The entire file is processed as a record of the custom Fileinputformat class

Last Update:2016-03-06 Source: Internet

Author: User

Tags hadoop fs

Developer on Alibaba Coud: Build your first app with APIs, SDKs, and tutorials on the Alibaba Cloud. Read more ＞

Hadoop is known to be more efficient at processing a single large file than it does with multiple small files, and a single file also consumes HDFs storage space.
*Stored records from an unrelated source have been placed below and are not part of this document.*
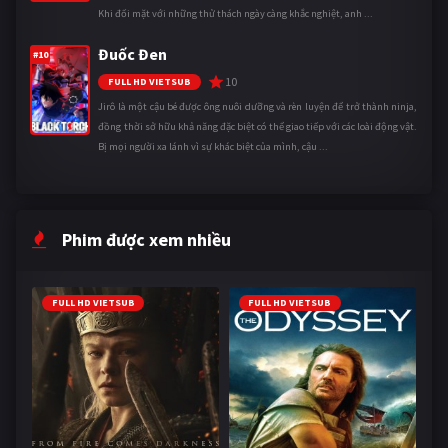
Khi đối mặt với những thử thách ngày càng khắc nghiệt, anh ...
Đuốc Đen
#10
10
FULL HD VIETSUB
Jirô là một cậu bé được ông nuôi dưỡng và rèn luyện để trở thành ninja,
đồng thời sở hữu khả năng đặc biệt có thể giao tiếp với các loài động vật.
Bị mọi người xa lánh vì sự khác biệt của mình, cậu ...
Phim được xem nhiều
FULL HD VIETSUB
FULL HD VIETSUB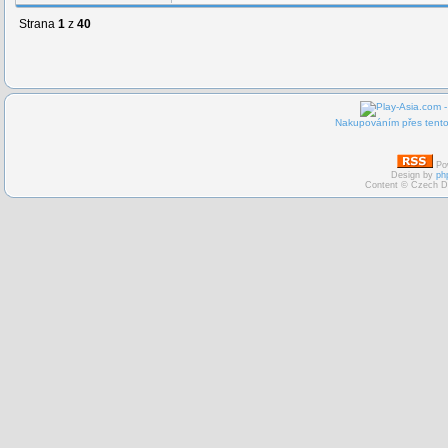
Strana
1
z
40
Nakupováním přes tento 
Po
Design by
ph
Content © Czech D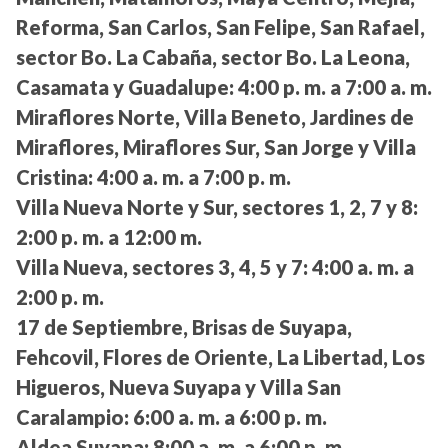
Reforma, San Carlos, San Felipe, San Rafael,
sector Bo. La Cabaña, sector Bo. La Leona,
Casamata y Guadalupe:
4:00 p. m. a 7:00 a. m.
Miraflores Norte, Villa Beneto, Jardines de
Miraflores, Miraflores Sur, San Jorge y Villa
Cristina:
4:00 a. m. a 7:00 p. m.
Villa Nueva Norte y Sur, sectores 1, 2, 7 y 8:
2:00 p. m. a 12:00 m.
Villa Nueva, sectores 3, 4, 5 y 7:
4:00 a. m. a
2:00 p. m.
17 de Septiembre, Brisas de Suyapa,
Fehcovil, Flores de Oriente, La Libertad, Los
Higueros, Nueva Suyapa y Villa San
Caralampio:
6:00 a. m. a 6:00 p. m.
Aldea Suyapa:
8:00 a. m. a 6:00 p. m.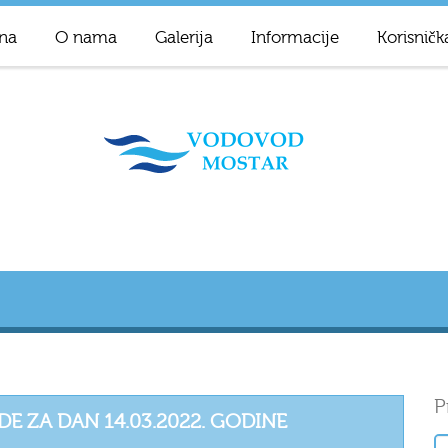
na
O nama
Galerija
Informacije
Korisničk
P
DE ZA DAN 14.03.2022. GODINE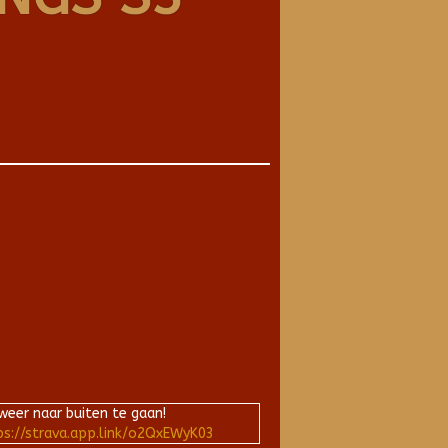
weer naar buiten te gaan!
ps://strava.app.link/o2QxEWyK03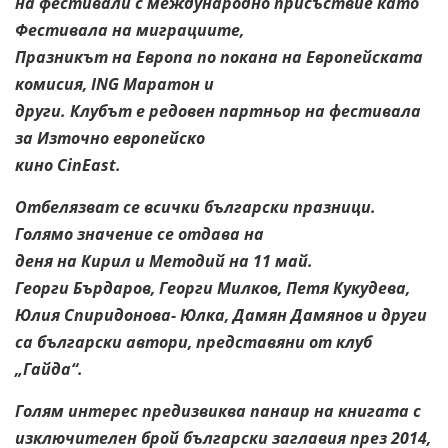
на фестивали с международно присъствие като
Фестивала на миграциите,
Празникът на Европа по покана на Европейската
комисия, ING Маратон и
други. Клубът е редовен партньор на фестивала
за Източно европейско
кино CinEast.
Отбелязват се всички български празници.
Голямо значение се отдава на
деня на Кирил и Методий на 11 май.
Георги Бърдаров, Георги Милков, Петя Кукудева,
Юлия Спиридонова-
Юлка, Дамян Дамянов и други
са български автори, представяни от клуб
„Гайда“.
Голям интерес предизвиква панаир на книгата с
изключителен
брой български заглавия през 2014,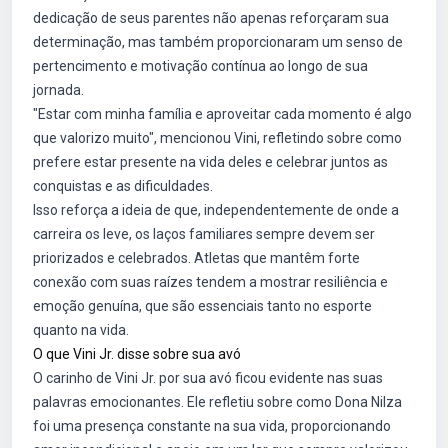
dedicação de seus parentes não apenas reforçaram sua
determinação, mas também proporcionaram um senso de
pertencimento e motivação contínua ao longo de sua
jornada.
"Estar com minha família e aproveitar cada momento é algo
que valorizo muito", mencionou Vini, refletindo sobre como
prefere estar presente na vida deles e celebrar juntos as
conquistas e as dificuldades.
Isso reforça a ideia de que, independentemente de onde a
carreira os leve, os laços familiares sempre devem ser
priorizados e celebrados. Atletas que mantêm forte
conexão com suas raízes tendem a mostrar resiliência e
emoção genuína, que são essenciais tanto no esporte
quanto na vida.
O que Vini Jr. disse sobre sua avó
O carinho de Vini Jr. por sua avó ficou evidente nas suas
palavras emocionantes. Ele refletiu sobre como Dona Nilza
foi uma presença constante na sua vida, proporcionando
So it is often to merge them together.

1,getmerge

Hadoop has a command-line tool Getmerge, which is used to copy files from a set of HDFs to the local computer before merging

Reference: http://hadoop.apache.org/common/docs/r0.19.2/cn/hdfs_shell.html

How to use: Hadoop fs-getmerge <src> <localdst> [ADDNL]

Accepts a source directory and a destination file as input, and connects all the files in the source directory to the local destination file. ADDNL is optional and is used to specify that a line break is added at the end of each file.

A few words: The call file System (FS) shell command should use the form Bin/hadoop FS <args>. All of the FS shell commands use URI paths as parameters. The URI format is Scheme://authority/path.

2.putmerge

The local small file merge is uploaded to the HDFs file system.

A method can now write a script locally, first merge a file into a large file, and then upload the entire large file, this method consumes a lot of local disk space;

Another way to do this is to upload it during the copy process. Reference: "Hadoop in Action"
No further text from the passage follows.